Personally I define AI as software that you "train" rather than "program". In the sense that neural nets and other ML tools function as black boxes rather than explicit logic.
By that definition, AI is a real thing—it's built on top of programming that uses compilers and languages and ones and zeros—but it's different and it's valuable.
To say it's all bullshit, I feel, is to cut yourself off from new skills. Kind of like "compilers are all bullshit—it's opcodes at the bottom anyway."
AI carries a set of connotations in popular imagination that a) don't comport with the actual capabilities of what we term 'AI' in the computer science world, and b) are being exploited by marketing teams at IBM and plenty of other companies to sell technologies that aren't particularly new or interesting. The kernel of truth in 'AI is bullshit' is really that the discourse around AI is bullshit, which I think is a pretty fair assessment, and this is coming from someone who's work gets labeled as AI on a regular basis.

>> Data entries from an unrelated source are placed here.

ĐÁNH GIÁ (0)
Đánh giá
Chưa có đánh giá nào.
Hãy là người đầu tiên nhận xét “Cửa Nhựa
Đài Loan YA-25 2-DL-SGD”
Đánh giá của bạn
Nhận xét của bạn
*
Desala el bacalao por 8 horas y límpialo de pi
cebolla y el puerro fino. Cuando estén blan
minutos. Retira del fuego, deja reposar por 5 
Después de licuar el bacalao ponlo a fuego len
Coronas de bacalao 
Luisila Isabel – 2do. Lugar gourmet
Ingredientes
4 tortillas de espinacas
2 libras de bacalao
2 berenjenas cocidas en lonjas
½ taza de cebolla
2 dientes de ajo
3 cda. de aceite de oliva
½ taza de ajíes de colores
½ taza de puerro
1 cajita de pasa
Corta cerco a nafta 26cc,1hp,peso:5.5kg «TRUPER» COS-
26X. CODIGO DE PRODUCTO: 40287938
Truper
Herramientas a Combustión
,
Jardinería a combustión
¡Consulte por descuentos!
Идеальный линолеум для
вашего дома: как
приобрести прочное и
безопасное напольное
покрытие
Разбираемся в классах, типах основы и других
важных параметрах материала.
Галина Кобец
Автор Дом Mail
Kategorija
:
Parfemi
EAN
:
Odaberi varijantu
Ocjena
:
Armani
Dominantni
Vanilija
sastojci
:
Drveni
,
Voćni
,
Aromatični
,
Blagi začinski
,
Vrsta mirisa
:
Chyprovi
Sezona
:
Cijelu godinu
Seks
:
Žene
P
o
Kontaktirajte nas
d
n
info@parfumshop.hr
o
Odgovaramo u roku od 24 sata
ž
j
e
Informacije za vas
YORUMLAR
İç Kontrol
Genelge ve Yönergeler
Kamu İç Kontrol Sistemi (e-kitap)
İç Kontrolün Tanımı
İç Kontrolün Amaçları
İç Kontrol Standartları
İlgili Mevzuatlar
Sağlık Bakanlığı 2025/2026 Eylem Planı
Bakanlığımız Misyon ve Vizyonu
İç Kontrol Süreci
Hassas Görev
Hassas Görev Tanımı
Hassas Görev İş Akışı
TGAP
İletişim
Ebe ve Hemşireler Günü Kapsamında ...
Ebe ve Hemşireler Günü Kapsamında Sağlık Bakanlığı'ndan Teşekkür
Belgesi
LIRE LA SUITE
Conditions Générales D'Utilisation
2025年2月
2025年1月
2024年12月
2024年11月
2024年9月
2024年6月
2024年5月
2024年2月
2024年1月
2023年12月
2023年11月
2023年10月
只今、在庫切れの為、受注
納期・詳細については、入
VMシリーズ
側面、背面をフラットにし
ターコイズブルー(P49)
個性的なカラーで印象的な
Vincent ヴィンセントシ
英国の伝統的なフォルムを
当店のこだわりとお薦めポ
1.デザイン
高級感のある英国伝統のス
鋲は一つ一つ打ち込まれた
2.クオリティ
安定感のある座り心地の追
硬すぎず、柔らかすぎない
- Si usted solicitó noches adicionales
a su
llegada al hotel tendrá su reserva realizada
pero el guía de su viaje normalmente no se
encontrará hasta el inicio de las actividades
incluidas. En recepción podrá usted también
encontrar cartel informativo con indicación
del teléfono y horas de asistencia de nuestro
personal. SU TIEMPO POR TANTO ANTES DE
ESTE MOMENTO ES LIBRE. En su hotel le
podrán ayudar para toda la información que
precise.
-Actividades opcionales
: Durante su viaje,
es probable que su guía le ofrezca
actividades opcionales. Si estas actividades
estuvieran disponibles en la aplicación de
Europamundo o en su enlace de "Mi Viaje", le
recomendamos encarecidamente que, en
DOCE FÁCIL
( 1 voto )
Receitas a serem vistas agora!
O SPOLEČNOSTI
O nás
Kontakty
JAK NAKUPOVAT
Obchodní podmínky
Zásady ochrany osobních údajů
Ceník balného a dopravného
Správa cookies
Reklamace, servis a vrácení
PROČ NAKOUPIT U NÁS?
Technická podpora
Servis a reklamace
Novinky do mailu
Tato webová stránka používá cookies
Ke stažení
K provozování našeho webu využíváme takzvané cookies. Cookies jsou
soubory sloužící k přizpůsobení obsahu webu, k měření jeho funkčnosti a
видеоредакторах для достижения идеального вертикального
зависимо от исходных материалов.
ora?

>I define AI as software that you "train" rather than "program".
I like this definition. It covers things that are AI but not ML, like DSS / rules engines. I've built two fairly sophisticated DSS before but haven't messed with ML much. It seems interesting, but I haven't had the time.
By that definition, AI is a real thing—it's built on top of programming that uses compilers and languages and ones and zeros—but it's different and it's valuable.
To say it's all bullshit, I feel, is to cut yourself off from new skills. Kind of like "compilers are all bullshit—it's opcodes at the bottom anyway."